THE INPUT Start Marker
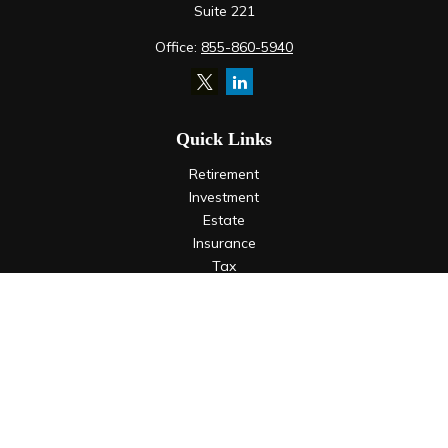
Suite 221
Office:
855-860-5940
Quick Links
Retirement
Investment
Estate
Insurance
Tax
Money
Lifestyle
Latest Articles
All Videos
All Calculators
LPL
Financial Form CRS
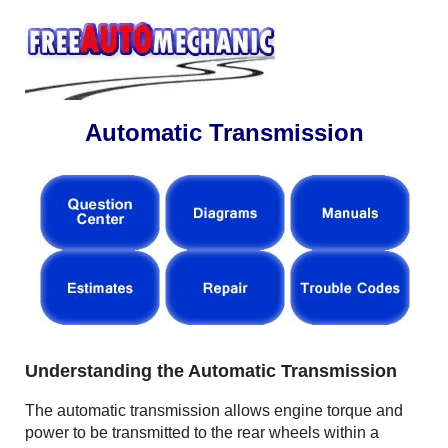
Automatic Transmission
Understanding the Automatic Transmission
The automatic transmission allows engine torque and
power to be transmitted to the rear wheels within a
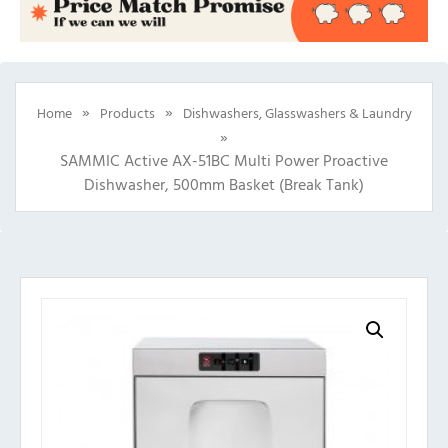
»
»
Home
Products
Dishwashers, Glasswashers & Laundry
»
SAMMIC Active AX-51BC Multi Power Proactive
Dishwasher, 500mm Basket (Break Tank)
THE INPUT End Marker
YOUR GOAL –
With the pictures removed, print the entries above exactly.

ANSWER SECTION –
Suite 221
Office:
855-860-5940
Quick Links
Retirement
Investment
Estate
Insurance
Tax
Money
Lifestyle
Latest Articles
All Videos
All Calculators
LPL
Financial Form CRS
Automatic Transmission
Understanding the Automatic Transmission
The automatic transmission allows engine torque and
power to be transmitted to the rear wheels within a
»
»
Home
Products
Dishwashers, Glasswashers & Laundry
»
SAMMIC Active AX-51BC Multi Power Proactive
Dishwasher, 500mm Basket (Break Tank)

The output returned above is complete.